Consumer groups warn 5% average rise in charges will turn people towards 'low-cost' providers offering worse protection

28 December 2009

THE PRICE of top-up health insurance will rise by about 5% in the new year as insurers pass on the rising cost of healthcare to customers.

The increase - which will range from 3% to 7% depending on your insurer - comes after the government introduced a tax on mutuelles to help plug a hole in the state social security budget.

More than 90% of people in France are signed up to a mutuelle or complémentaire santé to pay for healthcare costs that are not covered by the social security regime.

Mutualité Française president Jean-Pierre Davant - who represents almost every top-up insurer in France - said in an interview with Le Parisien: "Mutuelles have no choice but to raise their prices because they are facing more and more charges."

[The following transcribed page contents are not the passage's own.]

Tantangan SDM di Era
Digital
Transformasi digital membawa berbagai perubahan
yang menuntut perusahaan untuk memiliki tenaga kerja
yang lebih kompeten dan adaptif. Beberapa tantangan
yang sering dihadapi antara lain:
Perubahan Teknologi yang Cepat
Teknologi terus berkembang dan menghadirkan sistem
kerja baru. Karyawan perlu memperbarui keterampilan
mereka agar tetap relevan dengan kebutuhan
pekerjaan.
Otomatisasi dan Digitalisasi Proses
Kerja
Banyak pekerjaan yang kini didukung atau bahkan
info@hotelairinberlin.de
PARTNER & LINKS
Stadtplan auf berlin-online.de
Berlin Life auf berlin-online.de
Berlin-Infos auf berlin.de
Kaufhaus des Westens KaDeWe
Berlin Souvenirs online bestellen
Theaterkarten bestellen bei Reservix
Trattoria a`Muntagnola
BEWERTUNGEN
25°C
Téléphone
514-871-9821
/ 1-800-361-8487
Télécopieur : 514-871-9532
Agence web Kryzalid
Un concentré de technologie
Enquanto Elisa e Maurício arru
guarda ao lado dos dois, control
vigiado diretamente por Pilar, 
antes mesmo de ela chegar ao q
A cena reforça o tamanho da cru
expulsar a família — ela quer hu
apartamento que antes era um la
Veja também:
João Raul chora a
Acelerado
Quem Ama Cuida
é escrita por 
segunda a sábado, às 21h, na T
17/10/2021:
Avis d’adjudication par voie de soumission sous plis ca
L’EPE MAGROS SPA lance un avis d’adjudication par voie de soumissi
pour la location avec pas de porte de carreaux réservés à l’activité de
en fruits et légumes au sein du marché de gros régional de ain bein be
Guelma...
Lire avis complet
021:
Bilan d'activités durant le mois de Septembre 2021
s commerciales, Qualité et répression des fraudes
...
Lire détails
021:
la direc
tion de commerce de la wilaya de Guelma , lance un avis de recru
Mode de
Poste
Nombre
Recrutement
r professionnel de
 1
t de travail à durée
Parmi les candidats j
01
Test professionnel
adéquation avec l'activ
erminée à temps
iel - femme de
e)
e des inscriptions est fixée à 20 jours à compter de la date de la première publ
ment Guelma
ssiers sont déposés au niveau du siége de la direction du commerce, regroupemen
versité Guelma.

The cost of spending a day in hospital is rising from €16 to €18 in January, and the swine flu outbreak has also prompted a rise in healthcare costs.

Consumer group UFC-Que Choisir warns that an increasing number of French people do not have the means to pay for top-up health insurance.

"These days, having a complémentaire santé is indispensable," it said. "We are concerned that more people will turn to 'low-cost' providers with fewer benefits, or worse still they will be unable to get treatment."

According to a research paper published in November, households are spending 50% more on health protection and treatment now than in 2001.